## Exercise goal
From top to bottom, write out the listing exactly and skip every picture.

--

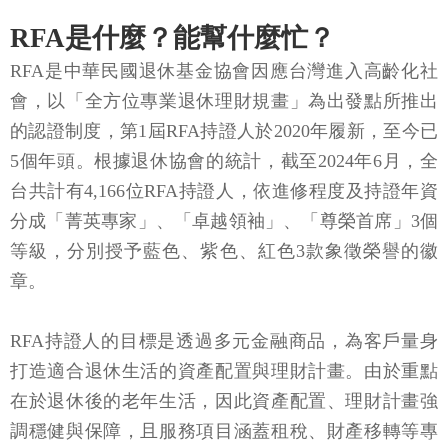
RFA是什麼？能幫什麼忙？
RFA是中華民國退休基金協會因應台灣進入高齡化社
會，以「全方位專業退休理財規畫」為出發點所推出
的認證制度，第1屆RFA持證人於2020年履新，至今已
5個年頭。根據退休協會的統計，截至2024年6月，全
台共計有4,166位RFA持證人，依進修程度及持證年資
分成「菁英專家」、「卓越領袖」、「尊榮首席」3個
等級，分別授予藍色、紫色、紅色3款象徵榮譽的徽
章。
RFA持證人的目標是透過多元金融商品，為客戶量身
打造適合退休生活的資產配置與理財計畫。由於重點
在於退休後的老年生活，因此資產配置、理財計畫強
調穩健與保障，且服務項目涵蓋租稅、財產移轉等專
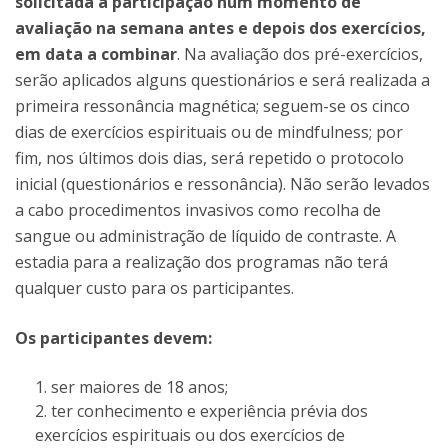
solicitada a participação num momento de
avaliação na semana antes e depois dos exercícios,
em data a combinar
. Na avaliação dos pré-exercícios,
serão aplicados alguns questionários e será realizada a
primeira ressonância magnética; seguem-se os cinco
dias de exercícios espirituais ou de mindfulness; por
fim, nos últimos dois dias, será repetido o protocolo
inicial (questionários e ressonância). Não serão levados
a cabo procedimentos invasivos como recolha de
sangue ou administração de líquido de contraste. A
estadia para a realização dos programas não terá
qualquer custo para os participantes.
Os participantes devem:
ser maiores de 18 anos;
ter conhecimento e experiência prévia dos
exercícios espirituais ou dos exercícios de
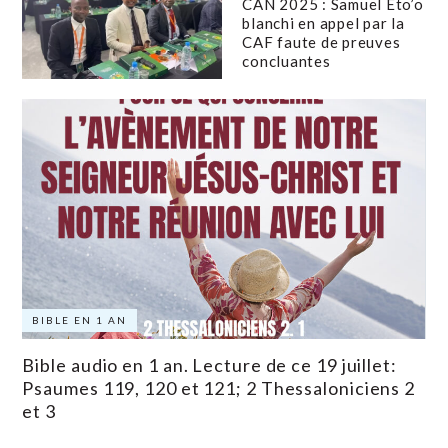
CAN 2025 : Samuel Eto’o
blanchi en appel par la
CAF faute de preuves
concluantes
BIBLE EN 1 AN
Bible audio en 1 an. Lecture de ce 19 juillet:
Psaumes 119, 120 et 121; 2 Thessaloniciens 2
et 3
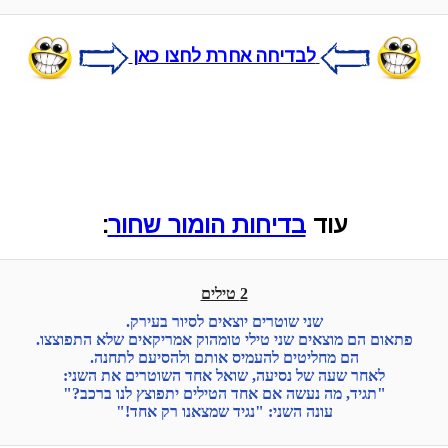
לבדיחה אחרת לחצו כאן
עוד
בדיחות הומור שחור
:
2 טילים
שני שוטרים יוצאים לסיור בעירק.
פתאום הם מוצאים שני טילי טומהוק אמריקאים שלא התפוצצו.
הם מחליטים להעמיס אותם ולהסיעם לתחנה.
לאחר שעה של נסיעה, שואל אחד השוטרים את השני:
"תגיד, מה נעשה אם אחד הטילים יתפוצץ לנו ברכב?"
עונה השני: "נגיד שמצאנו רק אחד!"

--

## Response
RFA是什麼？能幫什麼忙？
RFA是中華民國退休基金協會因應台灣進入高齡化社
會，以「全方位專業退休理財規畫」為出發點所推出
的認證制度，第1屆RFA持證人於2020年履新，至今已
5個年頭。根據退休協會的統計，截至2024年6月，全
台共計有4,166位RFA持證人，依進修程度及持證年資
分成「菁英專家」、「卓越領袖」、「尊榮首席」3個
等級，分別授予藍色、紫色、紅色3款象徵榮譽的徽
章。
RFA持證人的目標是透過多元金融商品，為客戶量身
打造適合退休生活的資產配置與理財計畫。由於重點
在於退休後的老年生活，因此資產配置、理財計畫強
調穩健與保障，且服務項目涵蓋租稅、財產移轉等專
solicitada a participação num momento de
avaliação na semana antes e depois dos exercícios,
em data a combinar
. Na avaliação dos pré-exercícios,
serão aplicados alguns questionários e será realizada a
primeira ressonância magnética; seguem-se os cinco
dias de exercícios espirituais ou de mindfulness; por
fim, nos últimos dois dias, será repetido o protocolo
inicial (questionários e ressonância). Não serão levados
a cabo procedimentos invasivos como recolha de
sangue ou administração de líquido de contraste. A
estadia para a realização dos programas não terá
qualquer custo para os participantes.
Os participantes devem:
ser maiores de 18 anos;
ter conhecimento e experiência prévia dos
exercícios espirituais ou dos exercícios de
CAN 2025 : Samuel Eto’o
blanchi en appel par la
CAF faute de preuves
concluantes
BIBLE EN 1 AN
Bible audio en 1 an. Lecture de ce 19 juillet:
Psaumes 119, 120 et 121; 2 Thessaloniciens 2
et 3
לבדיחה אחרת לחצו כאן
עוד
בדיחות הומור שחור
:
2 טילים
שני שוטרים יוצאים לסיור בעירק.
פתאום הם מוצאים שני טילי טומהוק אמריקאים שלא התפוצצו.
הם מחליטים להעמיס אותם ולהסיעם לתחנה.
לאחר שעה של נסיעה, שואל אחד השוטרים את השני:
"תגיד, מה נעשה אם אחד הטילים יתפוצץ לנו ברכב?"
עונה השני: "נגיד שמצאנו רק אחד!"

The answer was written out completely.